The arena has fans up to the rafters, and it’s time to get the action going. With fireworks locked and loaded, it’s time for day 1 from Omaha.

Men’s 400 IM

And this was it. The matchup between Michael Phelps, the greatest ever; Ryan Lochte, the greatest of right now; and Tyler Clary, the underdog hungry to win it all. The redux of this monumental event would be incomplete with acknowledging that for all of the fans wondering who will win and who will win 2nd, the motto of the 2012 Olympic Trials is whoever is 1st is 1st and whoever is 2nd is also 1st.

With that being said, I think that Ryan Lochte firmly established himself as number one in this race. He blew away the field in the breaststroke (he’s now clearly a better breaststroker than Phelps, whereas two years ago it was fairly even), and then had opened the gap to almost two seconds before almost a Usain-Bolt-esque final 10-meters. Lochte was even faster than a great butterflier Chase Kalisz in this swim.

Lochte touched first in 4:07.06, clearly the best time in the world this year, and Phelps was 2nd in 4:07.89. Lochte’s time is faster than he was at last year’s World Championships where he won the gold medal (and Phelps was better than anybody not named Lochte was in 2011). Phelps still holds the textile-best in 4:06.22, but Lochte’s time was the second fastest 400 IM ever done not in rubber.

To answer the question, I think this result elaborates on what Bob Bowman said in an interview earlier today: the goal here is to make the team. 8-tenths is not enough to scare Phelps, the greatest swimmer ever, from anybody. But Lochte continues his streak of dominance in the race, and he’s got no reason to be scared anymore either. Two fearless.
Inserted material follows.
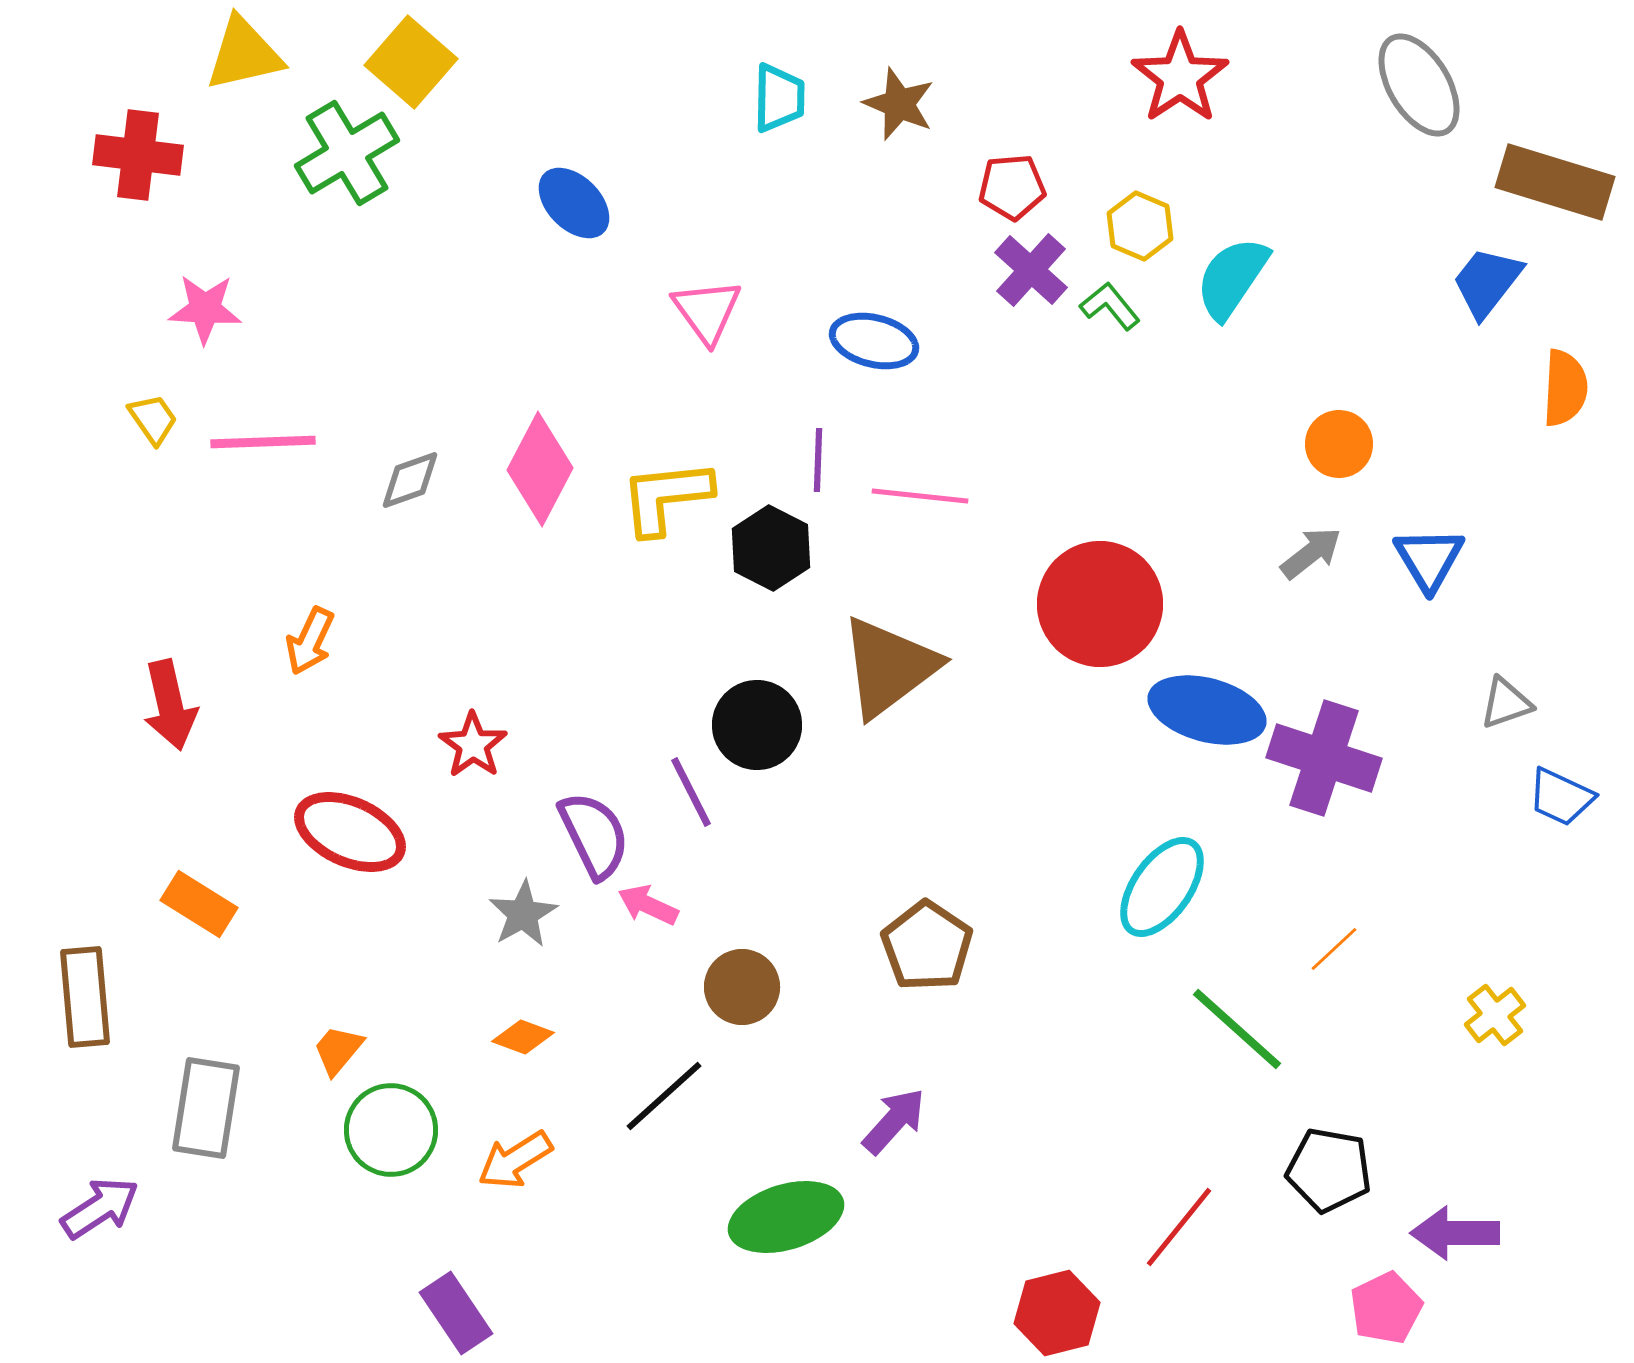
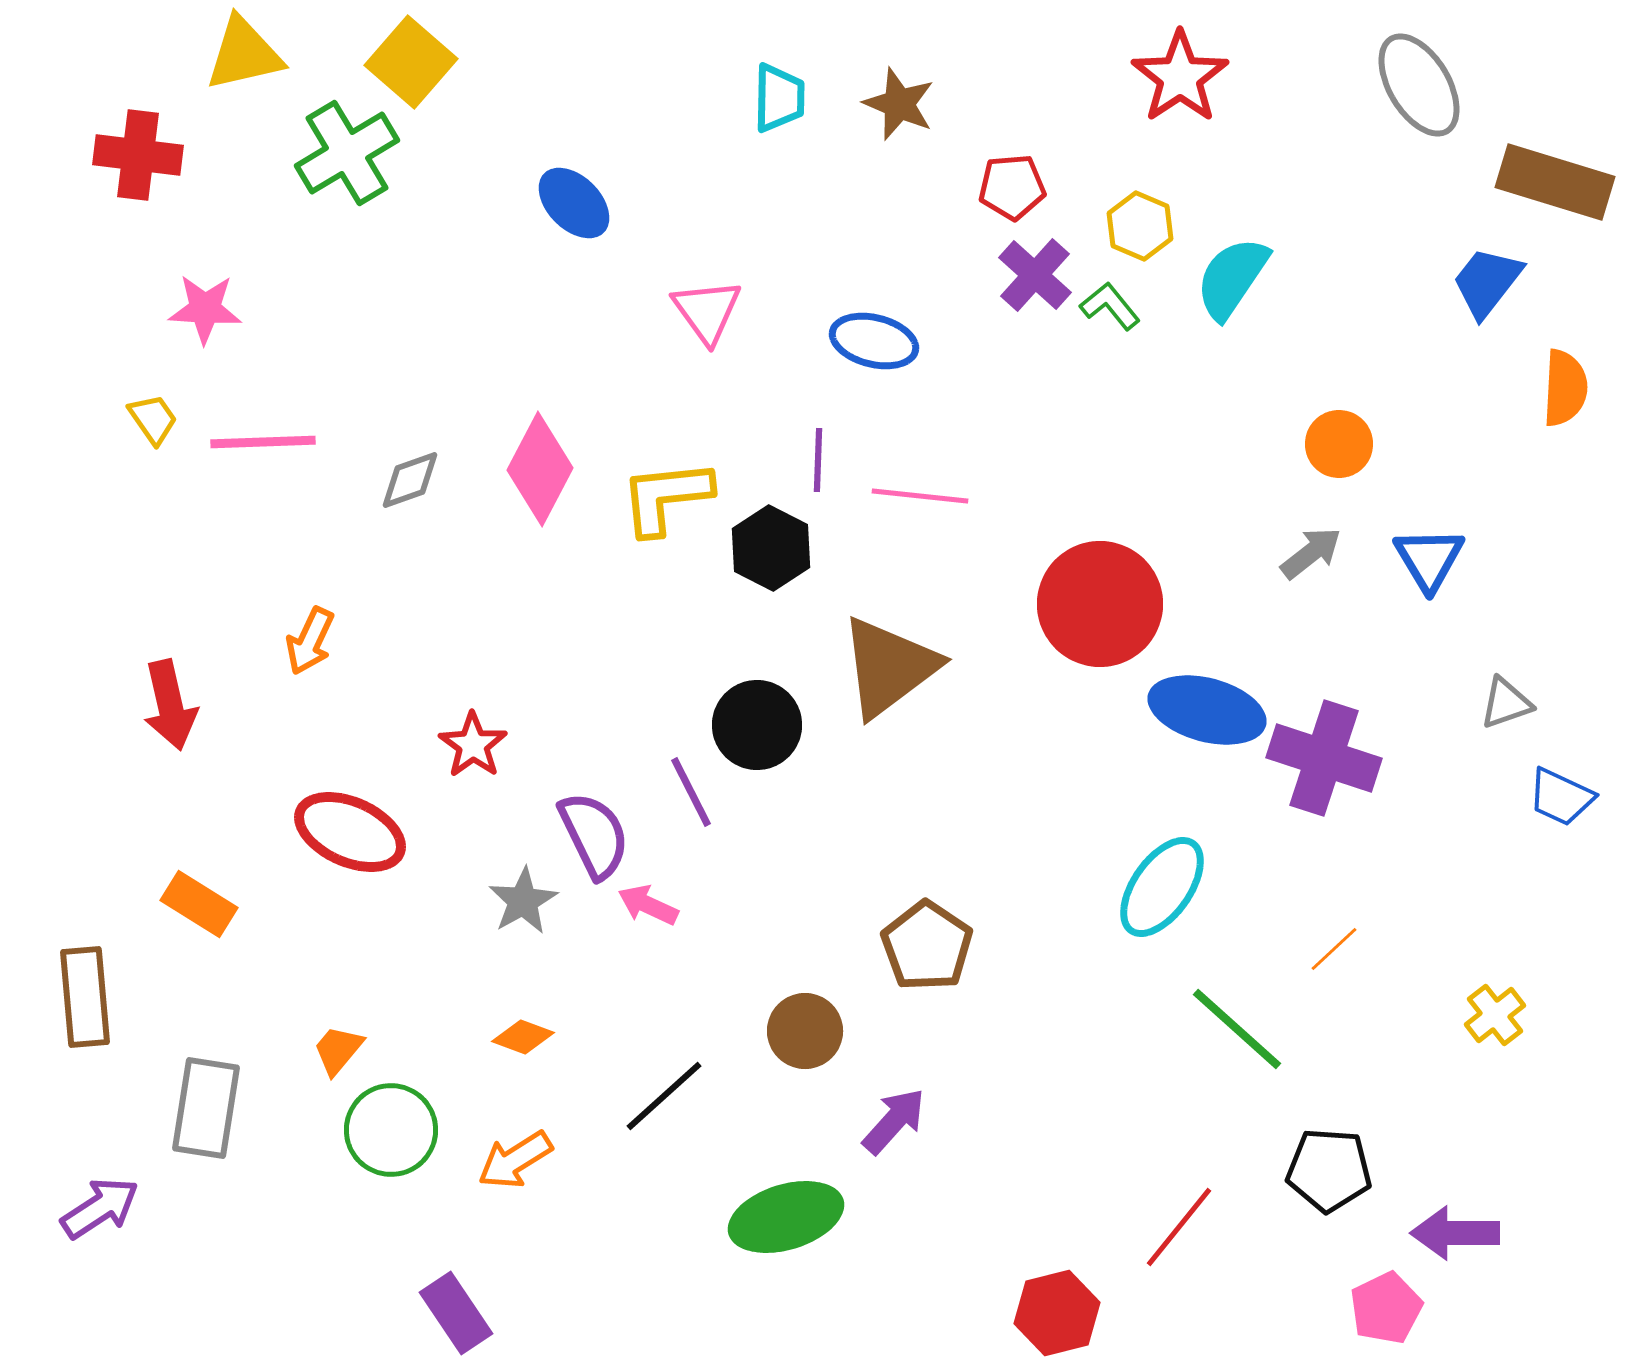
purple cross at (1031, 270): moved 4 px right, 5 px down
gray star at (523, 914): moved 13 px up
brown circle at (742, 987): moved 63 px right, 44 px down
black pentagon at (1329, 1170): rotated 6 degrees counterclockwise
Though he finished 3rd, and off of the Olympic Team, in 4:09.92, Tyler Clary really put the first charge into this 400 IM final, when he broke open a big lead in the first three strokes of the backstroke. At the turn of that backstroke leg, By the time they got to the turn, though, Phelps and Lochte had caught on and fought their way back.

With the flare of pyrotechnics in the form of flames 15-feet high in literally feet from their face, the rest of the field seemed demoralized. In 4th was Andrew Gemmell in 4:16.07. Michael Weiss from Wisconsin continued his incredible run from nowhere in the last 6-months by taking 5th in 4:16.31. That’s 5-seconds faster than he had ever been coming into this meet.

Women’s 100 Fly Semifinal

Dana Vollmer said that she was going to break the World Record in this meet. She might not have meant the semi-finals, but she surely took her blistering prelims swim up to another level with a 56.42 in the 2nd heat of the women’s 100 fly semi-final. That’s both the fastest time ever swum in textile and a new American Record, in both cases cracking her 56.47 from last year’s World Championships in Shanghai.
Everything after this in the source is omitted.